Consider the listing below. Extract exactly the lines from the line containing "诸暨注册公司要哪些条件 (329, 650)" to the line containing "会计代理许可证怎么办理 (329, 569)", both included.

═══ RECORDS SHOWN

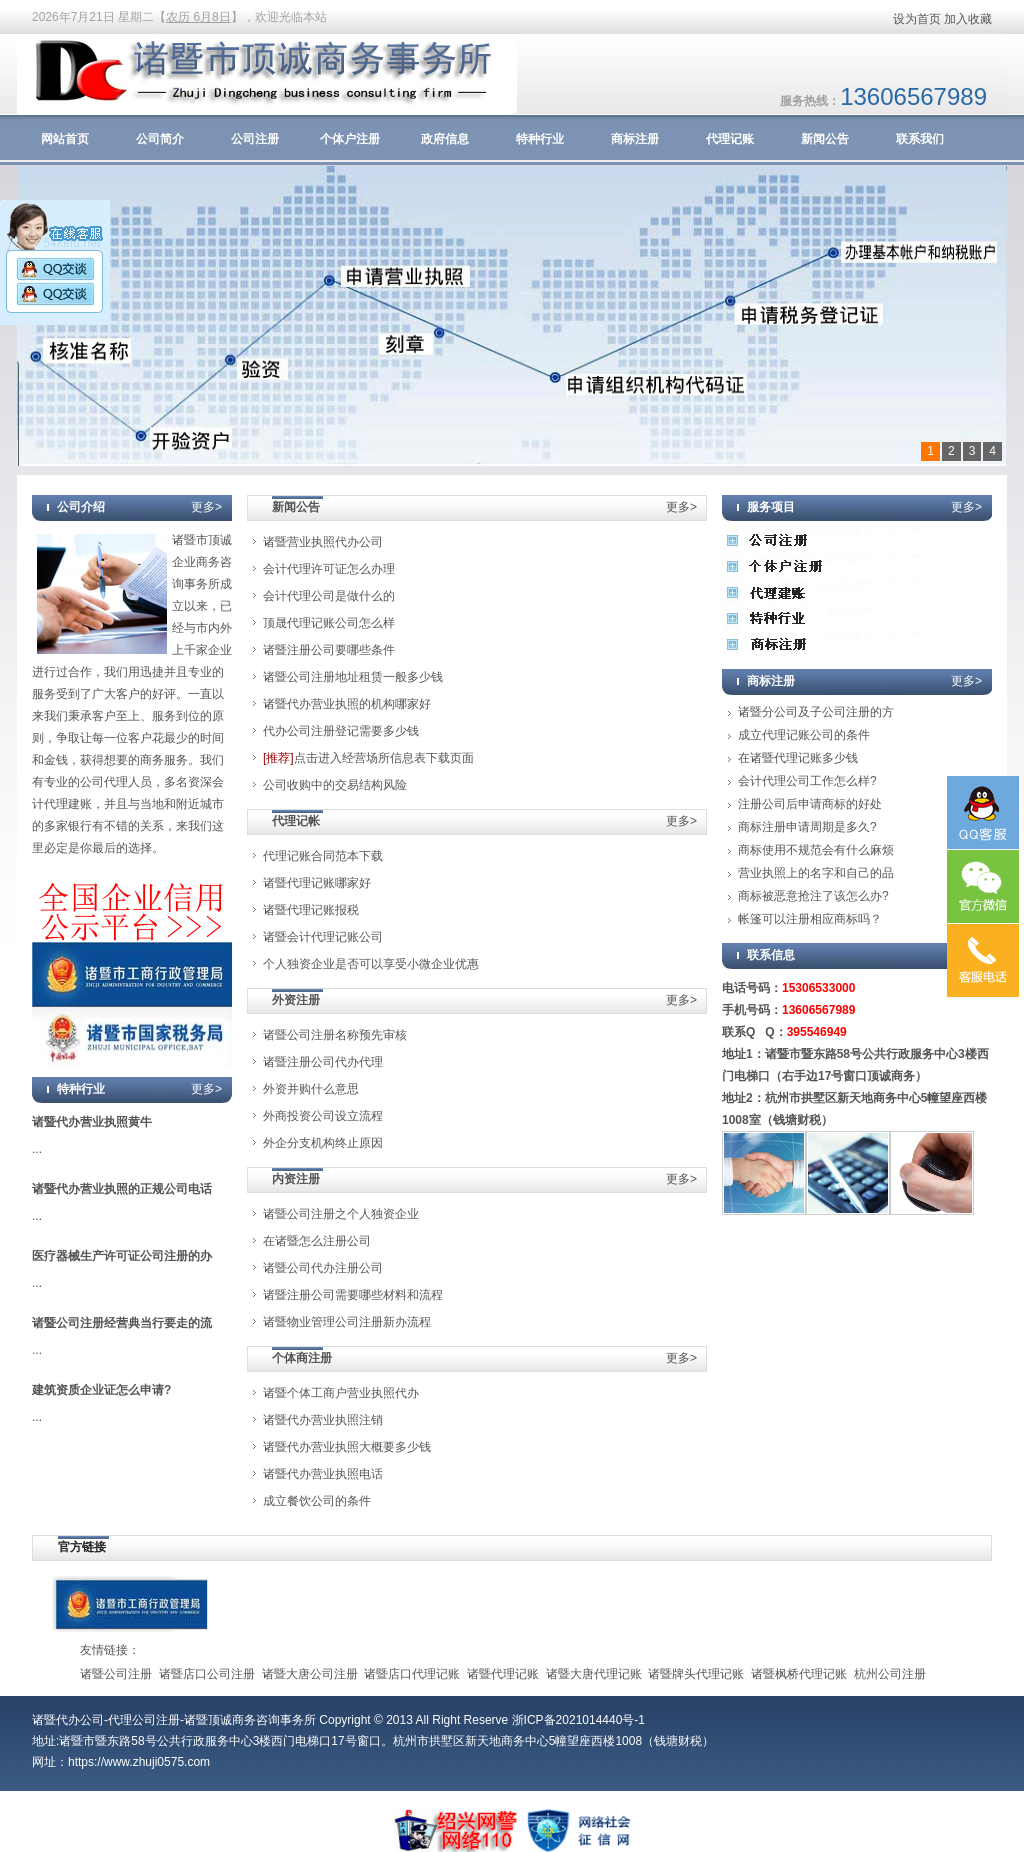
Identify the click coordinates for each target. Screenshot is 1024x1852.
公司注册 (255, 139)
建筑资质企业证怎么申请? (101, 1390)
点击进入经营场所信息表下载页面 (368, 758)
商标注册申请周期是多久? (807, 827)
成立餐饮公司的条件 (317, 1501)
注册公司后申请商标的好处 (810, 804)
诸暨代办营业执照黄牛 (92, 1122)
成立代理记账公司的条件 (804, 735)
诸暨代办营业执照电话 (323, 1474)
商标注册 (635, 139)
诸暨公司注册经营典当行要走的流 (122, 1323)
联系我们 (920, 139)
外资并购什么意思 (311, 1089)
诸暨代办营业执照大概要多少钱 (347, 1447)
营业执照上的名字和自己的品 (816, 873)
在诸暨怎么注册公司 (317, 1241)
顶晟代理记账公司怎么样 (329, 623)
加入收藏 (968, 19)
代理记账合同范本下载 (323, 856)
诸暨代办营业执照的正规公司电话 (122, 1189)
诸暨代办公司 (68, 1720)
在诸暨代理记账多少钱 (798, 758)
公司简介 (160, 139)
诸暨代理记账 (503, 1674)
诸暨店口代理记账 (412, 1674)
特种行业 (540, 139)
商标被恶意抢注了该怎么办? (813, 896)
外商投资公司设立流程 (323, 1116)
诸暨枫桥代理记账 (799, 1674)
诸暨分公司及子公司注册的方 (816, 712)
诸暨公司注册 (116, 1674)
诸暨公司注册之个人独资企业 (341, 1214)
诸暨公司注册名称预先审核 (335, 1035)
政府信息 (445, 139)
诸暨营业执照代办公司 (323, 542)
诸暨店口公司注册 (207, 1674)
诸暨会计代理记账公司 (323, 937)
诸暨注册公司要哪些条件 (329, 650)
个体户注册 (350, 139)
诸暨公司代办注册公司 (323, 1268)
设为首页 (917, 19)
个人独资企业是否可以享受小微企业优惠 (371, 964)
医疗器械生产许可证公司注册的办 (122, 1256)
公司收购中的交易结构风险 (335, 785)
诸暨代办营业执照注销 (323, 1420)
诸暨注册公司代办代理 (323, 1062)
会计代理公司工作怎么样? (807, 781)
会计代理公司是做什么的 (329, 596)
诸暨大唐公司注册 (310, 1674)
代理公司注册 (144, 1720)
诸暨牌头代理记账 (696, 1674)
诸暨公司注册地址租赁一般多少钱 (353, 677)
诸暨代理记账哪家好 (317, 883)
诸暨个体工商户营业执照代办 (341, 1393)
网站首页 (65, 139)
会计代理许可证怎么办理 (329, 569)
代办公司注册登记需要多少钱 (341, 731)
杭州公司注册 (890, 1674)
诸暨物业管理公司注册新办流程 (347, 1322)
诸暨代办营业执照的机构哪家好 (347, 704)
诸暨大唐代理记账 (594, 1674)
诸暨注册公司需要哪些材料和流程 (353, 1295)
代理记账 (730, 139)
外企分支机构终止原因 (323, 1143)
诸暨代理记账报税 (311, 910)
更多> (206, 507)
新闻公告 (825, 139)
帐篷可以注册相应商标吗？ (810, 919)
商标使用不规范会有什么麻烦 (816, 850)
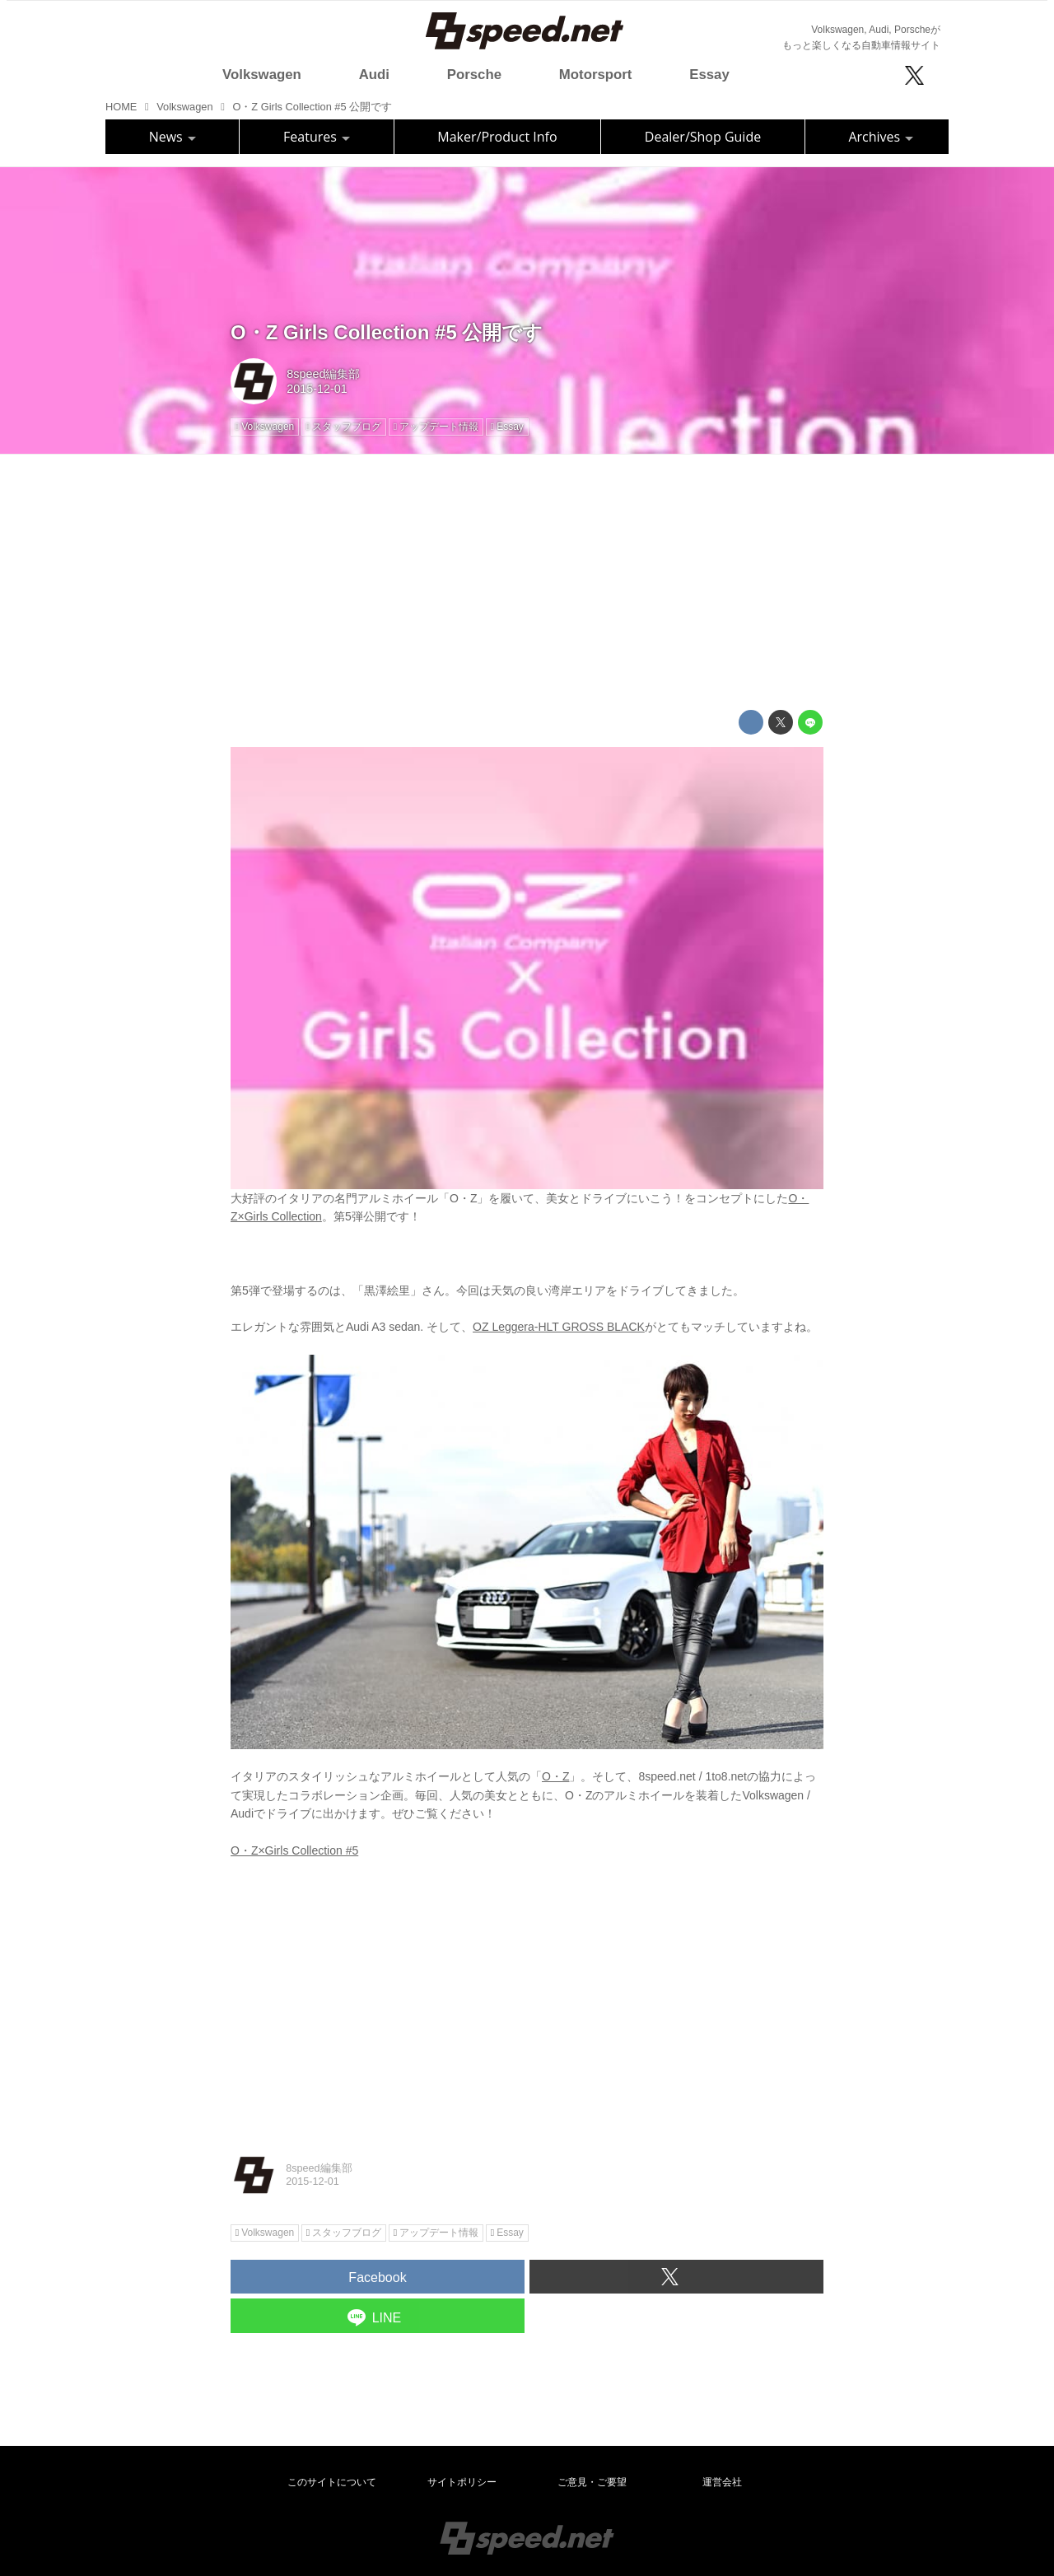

══════

— WRITTEN SOLUTION —
诸暨注册公司要哪些条件 (329, 650)
个体户注册 (350, 139)
诸暨公司代办注册公司 (323, 1268)
设为首页 (917, 19)
个人独资企业是否可以享受小微企业优惠 (371, 964)
医疗器械生产许可证公司注册的办 (122, 1256)
公司收购中的交易结构风险 (335, 785)
诸暨代办营业执照注销 (323, 1420)
诸暨注册公司代办代理 (323, 1062)
会计代理公司工作怎么样? (807, 781)
会计代理公司是做什么的 (329, 596)
诸暨大唐公司注册 (310, 1674)
代理公司注册 (144, 1720)
诸暨牌头代理记账 (696, 1674)
诸暨公司注册地址租赁一般多少钱 (353, 677)
诸暨代理记账哪家好 (317, 883)
诸暨个体工商户营业执照代办 (341, 1393)
网站首页 (65, 139)
会计代理许可证怎么办理 (329, 569)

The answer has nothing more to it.